Fabrication and Characterization of a Miniaturized 15-MHz Side-Looking Phased-Array Transducer Catheter

Abstract

This paper describes the development of a miniaturized 15-MHz side-looking phased-array transducer catheter. The array features a 2-2 linear composite with 64 piezo-electric elements mechanically diced into a piece of PMN-30% PT single crystal and separated by nonconductive epoxy kerfs at a 50-mu m pitch, yielding a total active aperture of 3.2 mm in the azimuth direction and 1.8 mm in the elevation direction, with an elevation natural focal depth of 8.1 mm. The array includes nonconductive epoxy backing and two front matching layers. A custom flexible circuit connects the array piezoelectric elements to a bundle of 64 individual 48-AWG microcoaxial cables enclosed within a 1.5-m-long 10F catheter.
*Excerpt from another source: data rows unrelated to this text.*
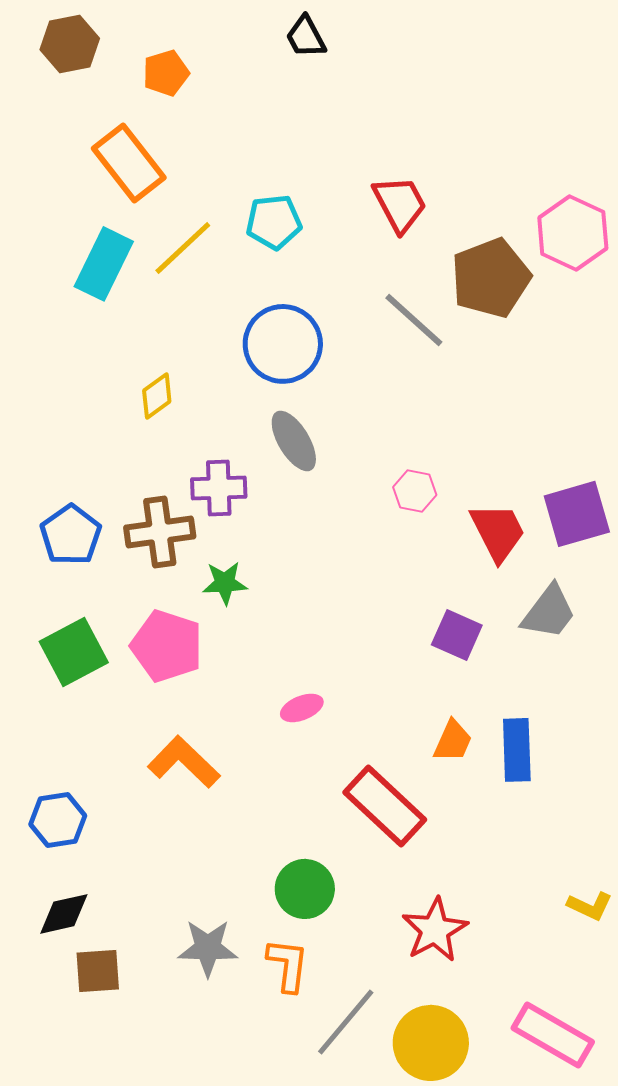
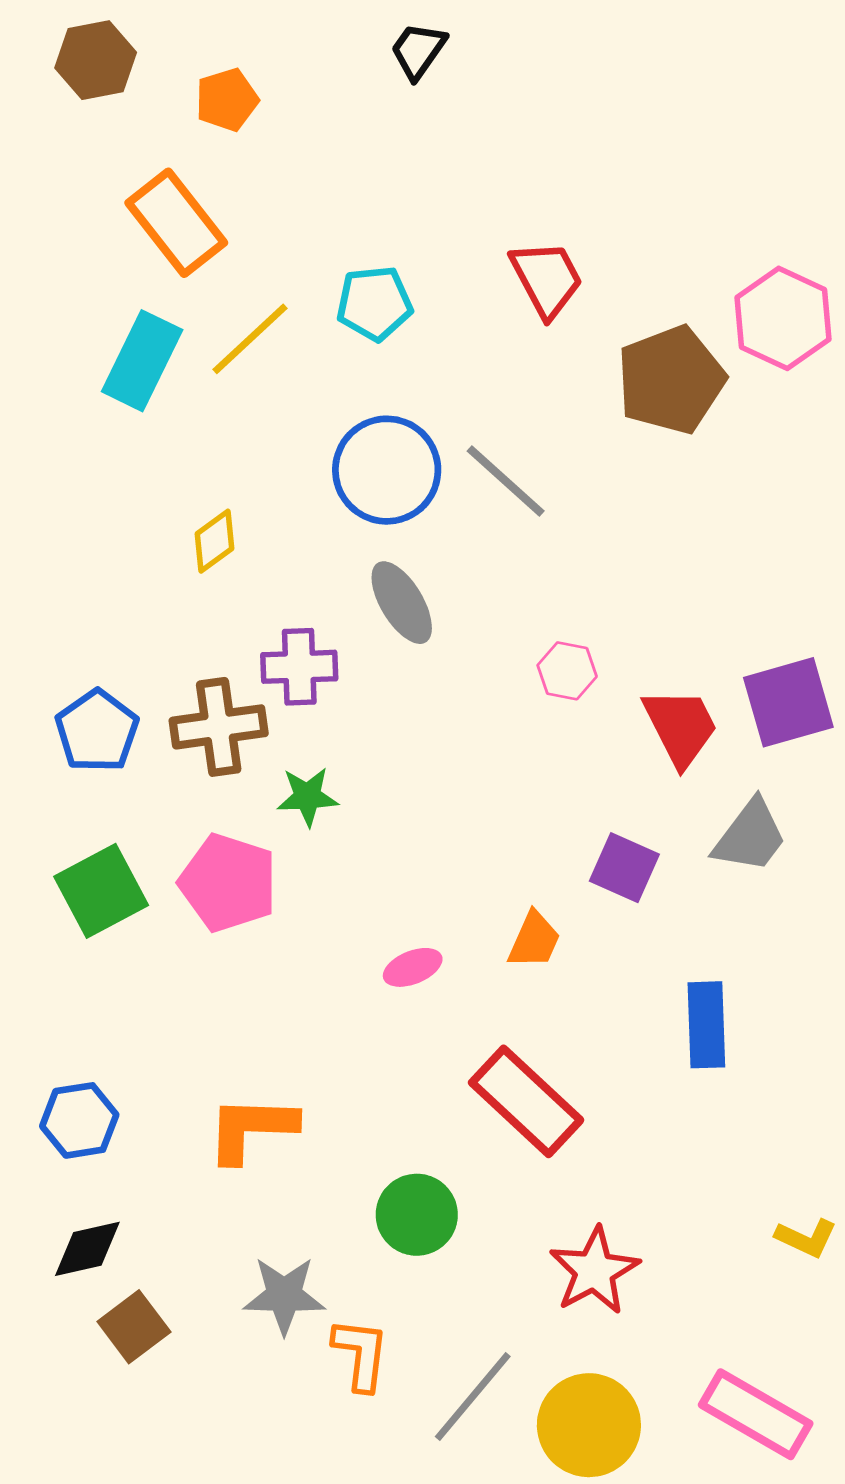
black trapezoid: (306, 37) -> (418, 51), turned 63
gray line: (414, 320) -> (506, 481), moved
orange trapezoid: (453, 741) -> (534, 940), moved
orange L-shape: (184, 762) -> (251, 1129), moved, turned -42
orange L-shape: (288, 965) -> (361, 1354), moved
brown square: (98, 971) -> (134, 1327), turned -33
Performance characterization was evaluated via finite-element analysis simulations and afterward compared against obtained measurement results, which showed an average center frequency of 17.7 MHz, an average bandwidth of 52.2% at -6 dB, and crosstalk less than -30 dB. The imaging of a tungsten finewire phantom resulted in axial and lateral spatial resolutions of approximately 90 and 420 mu m, respectively. The imaging capability was further evaluated with colorectal tissue-mimicking phantoms, demonstrating the potential suitability of the proposed phased-array transducer for the intraoperative assessment of surgical margins during minimally invasive colorectal surgery procedures.